As machine learning has been adopted in more disciplines, from health care to education, explanation methods are being used to help decision makers better understand a model's predictions so they know when to trust the model and use its guidance in practice. But Ghassemi warns against using these methods in that way.
"We have found that explanations make people, both experts and nonexperts, overconfident in the ability or the advice of a specific recommendation system. I think it is very important for humans not to turn off that internal circuitry asking, 'let me question the advice that I am
given,'" she says.
Scientists know explanations make people over-confident based on other recent work, she adds, citing some recent studies by Microsoft researchers.
Far from a silver bullet, explanation methods have their share of problems.
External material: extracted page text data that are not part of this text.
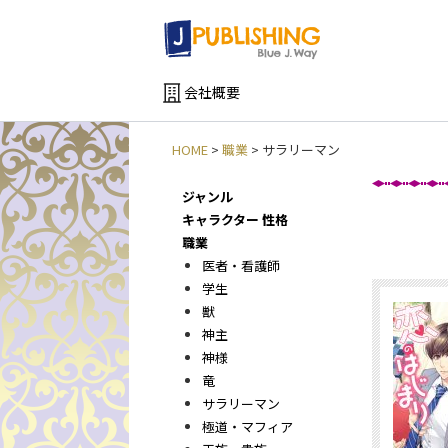
会社概要
HOME
>
職業
>
サラリーマン
ジャンル
新
キャラクター 性格
職業
医者・看護師
学生
獣
神主
神様
竜
サラリーマン
極道・マフィア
For one, Ghassemi's recent research has shown that explanation methods can perpetuate biases and lead to worse outcomes for people from disadvantaged groups.
Another pitfall of explanation methods is that it is often impossible to tell if the explanation method is correct in the first place. One would need to compare the explanations to the actual model, but since the user doesn't know how the model works, this is circular logic, Zhou says.
He and other researchers are working on improving explanation methods so they are more faithful to the actual model's predictions, but Zhou cautions that, even the best explanation should be taken with a grain of salt.
"In addition, people generally perceive these models to be human-like decision makers, and we are prone to overgeneralization. We need to calm people down and hold them back to really make sure that the generalized model understanding they build from these local explanations are balanced," he adds.
Zhou's most recent research seeks to do just that.
What's next for machine-learning explanation methods?
Rather than focusing on providing explanations, Ghassemi argues that more effort needs to be done by the research community to study how information is presented to decision makers so they understand it, and more regulation needs to be put in place to ensure machine-learning models are used responsibly in practice. Better explanation methods alone aren't the answer.
"I have been excited to see that there is a lot more recognition, even in industry, that we can't just take this information and make a pretty dashboard and assume people will perform better with that. You need to have measurable improvements in action, and I'm hoping that leads to real guidelines about improving the way we display information in these deeply technical fields, like medicine," she says.
And in addition to new work focused on improving explanations, Zhou expects to see more research related to explanation methods for specific use cases, such as model debugging, scientific discovery, fairness auditing, and safety assurance. By identifying fine-grained characteristics of explanation methods and the requirements of different use cases, researchers could establish a theory that would match explanations with specific scenarios, which could help overcome some of the pitfalls that come from using them in real-world scenarios.